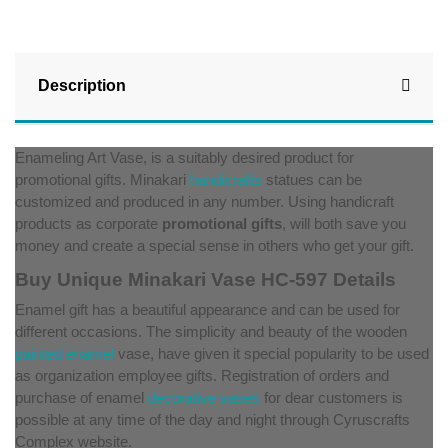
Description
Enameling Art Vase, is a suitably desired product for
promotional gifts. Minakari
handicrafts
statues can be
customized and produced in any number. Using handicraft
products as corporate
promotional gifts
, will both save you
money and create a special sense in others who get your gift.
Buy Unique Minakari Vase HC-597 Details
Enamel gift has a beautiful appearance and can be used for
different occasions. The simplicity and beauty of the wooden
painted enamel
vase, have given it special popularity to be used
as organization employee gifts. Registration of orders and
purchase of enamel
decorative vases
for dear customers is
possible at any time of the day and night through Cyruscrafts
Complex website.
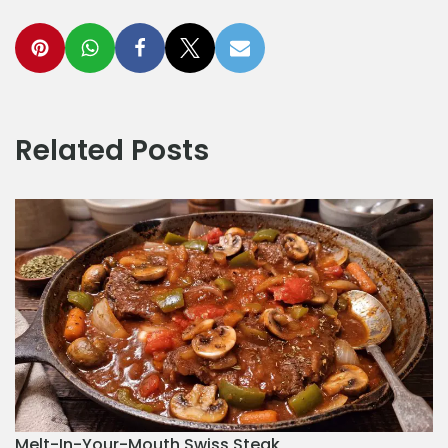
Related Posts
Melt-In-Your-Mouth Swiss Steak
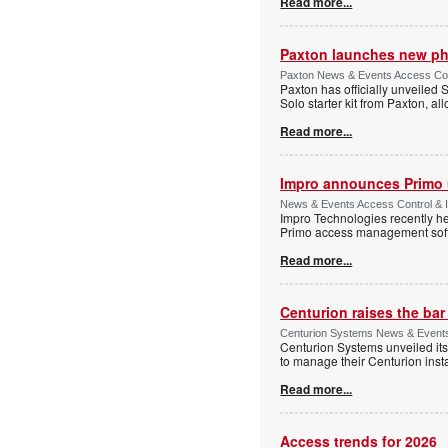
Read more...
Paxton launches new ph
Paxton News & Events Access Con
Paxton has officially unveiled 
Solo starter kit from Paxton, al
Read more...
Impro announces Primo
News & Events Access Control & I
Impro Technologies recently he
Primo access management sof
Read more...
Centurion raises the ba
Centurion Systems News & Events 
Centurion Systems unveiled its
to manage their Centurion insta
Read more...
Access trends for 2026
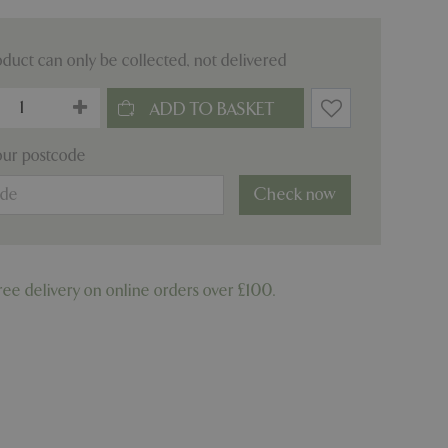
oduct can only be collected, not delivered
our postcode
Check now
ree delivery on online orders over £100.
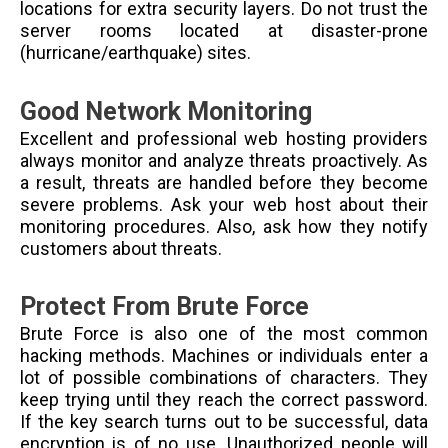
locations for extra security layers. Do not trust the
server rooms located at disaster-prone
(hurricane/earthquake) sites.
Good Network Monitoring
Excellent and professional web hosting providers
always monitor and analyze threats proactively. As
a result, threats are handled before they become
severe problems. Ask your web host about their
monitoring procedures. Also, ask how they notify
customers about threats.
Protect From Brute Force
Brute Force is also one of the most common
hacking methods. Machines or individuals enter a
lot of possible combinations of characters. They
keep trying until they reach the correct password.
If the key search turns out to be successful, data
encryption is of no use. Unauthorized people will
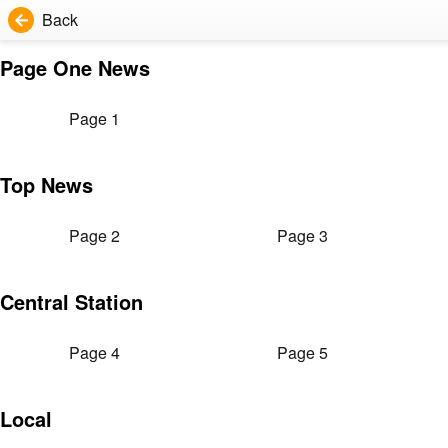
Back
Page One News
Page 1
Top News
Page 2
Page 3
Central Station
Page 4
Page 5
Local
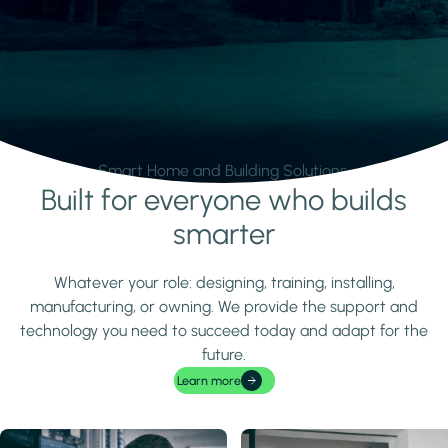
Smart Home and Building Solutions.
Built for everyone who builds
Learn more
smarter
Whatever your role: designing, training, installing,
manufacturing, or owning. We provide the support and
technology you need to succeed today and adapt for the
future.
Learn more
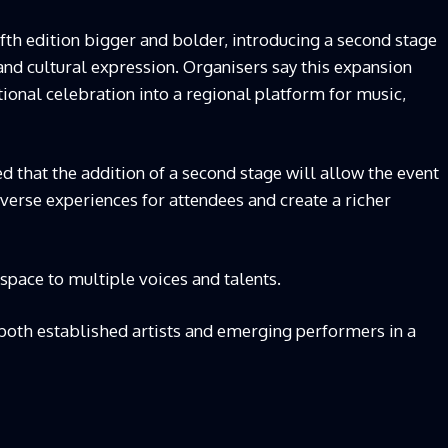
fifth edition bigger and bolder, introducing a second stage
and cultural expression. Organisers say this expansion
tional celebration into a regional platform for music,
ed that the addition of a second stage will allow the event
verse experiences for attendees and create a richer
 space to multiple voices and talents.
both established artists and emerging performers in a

****************************************

— WHAT TO DO —
Please output all of the data exactly as given, omitting any images it holds.

— SOLUTION TO THIS TASK —
Description
Enameling Art Vase, is a suitably desired product for
promotional gifts. Minakari
handicrafts
statues can be
customized and produced in any number. Using handicraft
products as corporate
promotional gifts
, will both save you
money and create a special sense in others who get your gift.
Buy Unique Minakari Vase HC-597 Details
Enamel gift has a beautiful appearance and can be used for
different occasions. The simplicity and beauty of the wooden
painted enamel
vase, have given it special popularity to be used
as organization employee gifts. Registration of orders and
purchase of enamel
decorative vases
for dear customers is
possible at any time of the day and night through Cyruscrafts
Complex website.
Related Posts
Melt-In-Your-Mouth Swiss Steak
Read more...
Paxton launches new ph
Paxton News & Events Access Con
Paxton has officially unveiled 
Solo starter kit from Paxton, al
Read more...
Impro announces Primo
News & Events Access Control & I
Impro Technologies recently he
Primo access management sof
Read more...
Centurion raises the ba
Centurion Systems News & Events 
Centurion Systems unveiled its
to manage their Centurion insta
Read more...
Access trends for 2026
oduct can only be collected, not delivered
our postcode
Check now
ree delivery on online orders over £100.
locations for extra security layers. Do not trust the
server rooms located at disaster-prone
(hurricane/earthquake) sites.
Good Network Monitoring
Excellent and professional web hosting providers
always monitor and analyze threats proactively. As
a result, threats are handled before they become
severe problems. Ask your web host about their
monitoring procedures. Also, ask how they notify
customers about threats.
Protect From Brute Force
Brute Force is also one of the most common
hacking methods. Machines or individuals enter a
lot of possible combinations of characters. They
keep trying until they reach the correct password.
If the key search turns out to be successful, data
encryption is of no use. Unauthorized people will
Back
Page One News
Page 1
Top News
Page 2
Page 3
Central Station
Page 4
Page 5
Local
Smart Home and Building Solutions.
Built for everyone who builds
Learn more
smarter
Whatever your role: designing, training, installing,
manufacturing, or owning. We provide the support and
technology you need to succeed today and adapt for the
future.
Learn more
fifth edition bigger and bolder, introducing a second stage
and cultural expression. Organisers say this expansion
tional celebration into a regional platform for music,
ed that the addition of a second stage will allow the event
verse experiences for attendees and create a richer
 space to multiple voices and talents.
both established artists and emerging performers in a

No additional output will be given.